On July 16th, the Canadian research icebreaker CCGS Amundsen left Quebec City for its 16th annual scientific mission. The multidisciplinary expedition will run until October 24 2020 and will allow a reduced contingent of scientists from national research teams to study the marine and coastal environments of the Canadian and Greenlandic waters.
The COVID-19 pandemic has drastically changed the way oceanographic research is conducted from the CCGS Amundsen in 2020. All 2020 field season programs that had an international component or that were targeting regions above 60°N have been postponed to 2021. As such, the CCGS Amundsen-related scientists will not be transiting through any northern community in 2020.
“Amundsen Science‘s primary objective during the current pandemic is to maintain acceptable at-sea research activities while taking the appropriate measures to not affect the health and safety of Canada’s northern communities and safeguard all sea-going personnel and support staff ashore,” says Alexandre Forest, executive director and COO, Amundsen Science.
The 2020 CCGS Amundsen scientific expedition will primarily focus on sub-Arctic operations in the Labrador Sea carried out by a reduced science crew in support of four main scientific programs:
- The Atlantic Zonal Off-Shelf Monitoring Program (AZOMP), led by Fisheries and Oceans Canada in collaboration with Amundsen Science and the universities of Dalhousie, Alberta, Manitoba, Laval, and Québec à Rimouski, studying the ocean climate variability and biogeochemistry of the Labrador Sea. AZOMP has been held annually in this sector since 1990;
- Natural Resources Canada Marine Geoscience Spatial Planning Program (pending approval) involving seafloor sediment surveys and deep-sea sampling operations at key geological sites of the Northeast Newfoundland Shelf and Slope- an area known for high-density populations of deep-sea corals, sponges and sea pens – to support ocean management activities in the region;
- The Deep-water coral/seep habitats program led by Dalhousie University in collaboration with Memorial University, Fisheries and Oceans Canada, and University of Calgary, that aim at characterizing the Northern Labrador Sea and coastal environments using the co-located sampling of several different ecosystem components;
- An opportunistic seabed mapping program of the southeastern Arctic region, led by the Canadian Hydrographic Service in collaboration with Amundsen Science and the University of New Brunswick, aiming to expand the modern hydrographic data coverage in the Low Impact Shipping Corridors of eastern Canada.

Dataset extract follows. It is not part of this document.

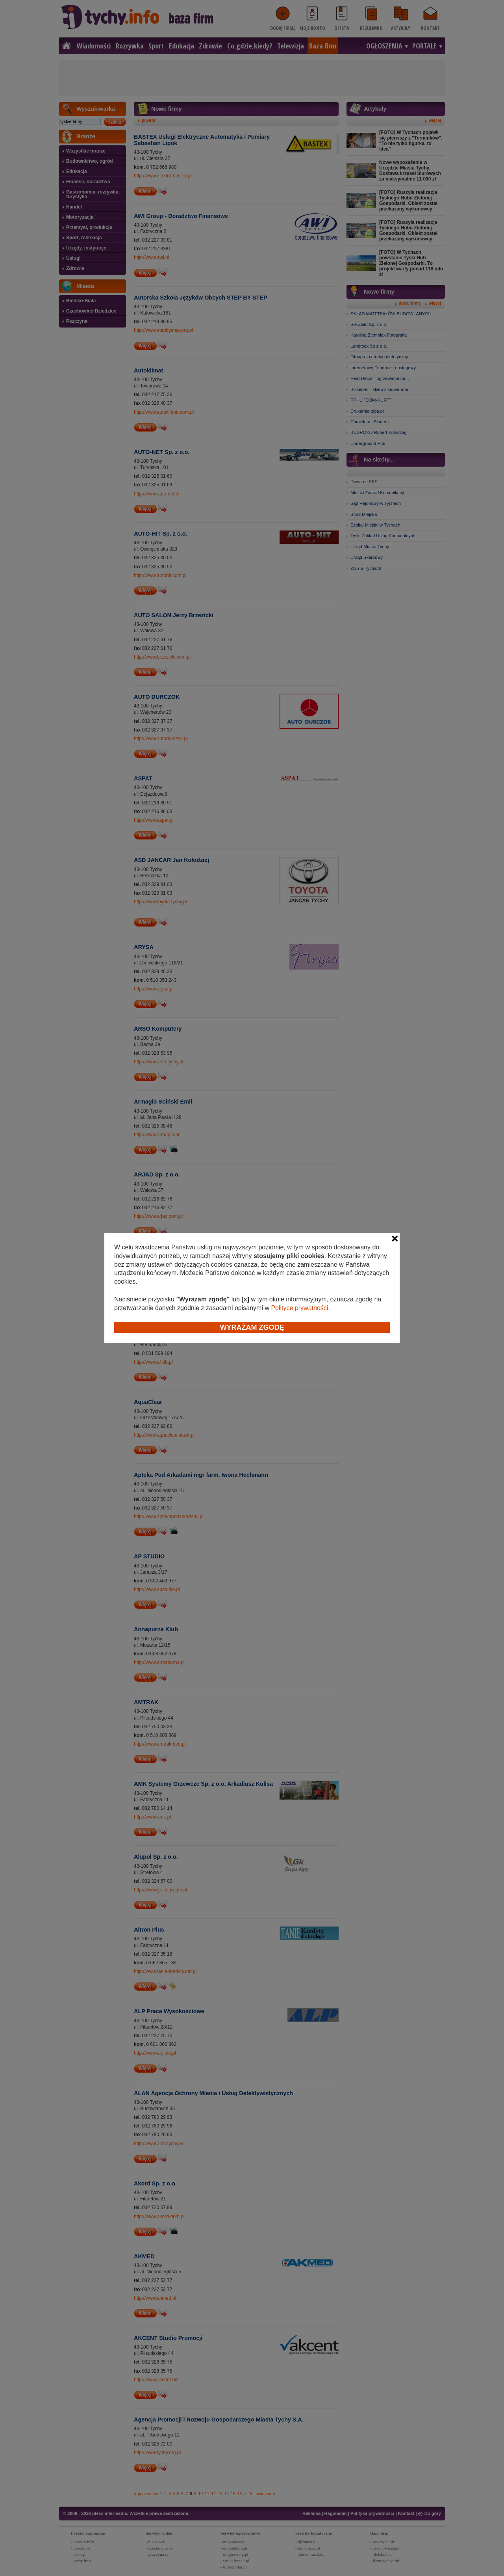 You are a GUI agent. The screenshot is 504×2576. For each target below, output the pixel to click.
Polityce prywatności (299, 1308)
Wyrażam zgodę (252, 1327)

Fresh out of a recent drydock, the research icebreaker CCGS Amundsen has undergone significant improvements in its pool of scientific equipment. A new EK80 echosounder to study fish and plankton was installed through the hull and a new CTD-Rosette oceanographic profiler to sample the water column was procured. The improvements also include the acquisition of a light work-class Comanche Remotely Operated Vehicle (ROV), replacing the previous decommissioned ROV unit, that will be integrated to the ship and fully tested as part of the 2020 expedition. The first scientific mission of the new Amundsen’s Comanche ROV in the Arctic is planned for 2021.
“The new state-of-the- art wideband EK80 echosounder will allow us to document the vertical distribution of fish and zooplankton with a 1-cm resolution every second along the ship’s track. This new instrument will also help us to identify more precisely which species are present in the water column. Ultimately, it will greatly increase the accuracy of our abundance estimates for fish and zooplankton in the Labrador Sea and the Canadian Arctic,” mentioned Maxime Geoffroy, Research Scientist at the Marine Institute of Memorial University and Chief Scientist on one of the 2020 expedition legs
About Amundsen Science
Hosted at Université Laval, Amundsen Science is the organization responsible for the management of the scientific mandate of the research icebreaker CCGS Amundsen. Mobilized for science in 2002 thanks to major grants from the Canada Foundation for Innovation and other partners, the CCGS Amundsen has been pivotal in revitalizing Canada’s research effort in the study of the changing Arctic Ocean and the health of Canadian Inuit. Since 2003, the research icebreaker has accommodated over 115 Canadian and international teams in the deployment of no less than 45 major science programs, totalling nearly half a billion dollars in research investments.